METHOD FOR DAMPING OSCILLATIONS IN A POWER GRID

Abstract

A method for damping oscillations in a power grid is provided. A damping vector (9) targeted at a position of a damping entity (11) and referencing a common reference time frame (4) is generated, based on an identified oscillation in the power grid, the damping vector (9) specifying a frequency, a phase angle and an amplitude. The damping vector (9) is provided to the damping entity (11), and the damping entity (11) reconstructs an oscillation signal corresponding to the oscillation in the power grid, based on the damping vector (9) and applying the common reference time frame (4). The damping entity (11) supplies and/or consumes active and/or reactive power to/from the power grid in accordance with the reconstructed oscillation signal, thus causing damping of the oscillation in the power grid.

Claims

1. A method for damping oscillations in a power grid, the method comprising: defining a common reference time frame throughout the power grid, performing measurements, at at least one measurement position in the power grid, of voltage amplitude, voltage phase angle, frequency and/or power flow, and referencing the measurements to the common reference time frame, identifying an oscillation in the power grid and deriving a frequency, a phase angle and an amplitude of the oscillation, based on the performed measurements, selecting a damping entity being connected to the power grid at a damping position, the damping entity being capable of supplying and/or consuming active and/or reactive power to/from the power grid, generating a damping vector targeted at the damping position and referencing the common reference time frame, based on the identified oscillation in the power grid, the damping vector specifying a frequency, a phase angle and an amplitude, and providing the damping vector to the damping entity, the damping entity reconstructing an oscillation signal corresponding to the oscillation in the power grid, based on the damping vector and applying the common reference time frame, and the damping entity supplying and/or consuming active and/or reactive power to/from the power grid in accordance with the reconstructed oscillation signal, thus causing damping of the oscillation in the power grid.

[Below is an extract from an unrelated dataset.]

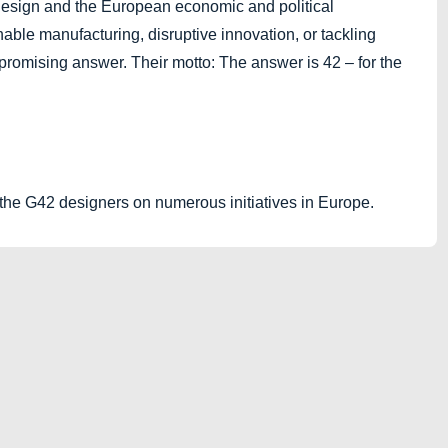
design and the European economic and political
able manufacturing, disruptive innovation, or tackling
promising answer. Their motto: The answer is 42 – for the
the G42 designers on numerous initiatives in Europe.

2. A method according to claim 1, wherein the steps of performing measurements, identifying an oscillation in the power grid, generating a damping vector, providing the damping vector to the damping entity, reconstructing an oscillation signal and supplying and/or consuming active and/or reactive power are performed repeatedly and essentially in real time.

3. A method according to claim 1, wherein performing measurements comprises performing measurements at at least two separated measurement positions in the power grid.

4. A method according to claim 1, wherein defining a common reference time frame comprises applying synchronized GPS clocks at the measurement position(s) and at the damping position.

5. A method according to claim 1, wherein the damping entity is a renewable power plant comprising a plurality of inverter-based resources.

6. A method according to claim 5, wherein the renewable power plant is a wind farm, and wherein at least some of the inverter-based resources are wind turbines.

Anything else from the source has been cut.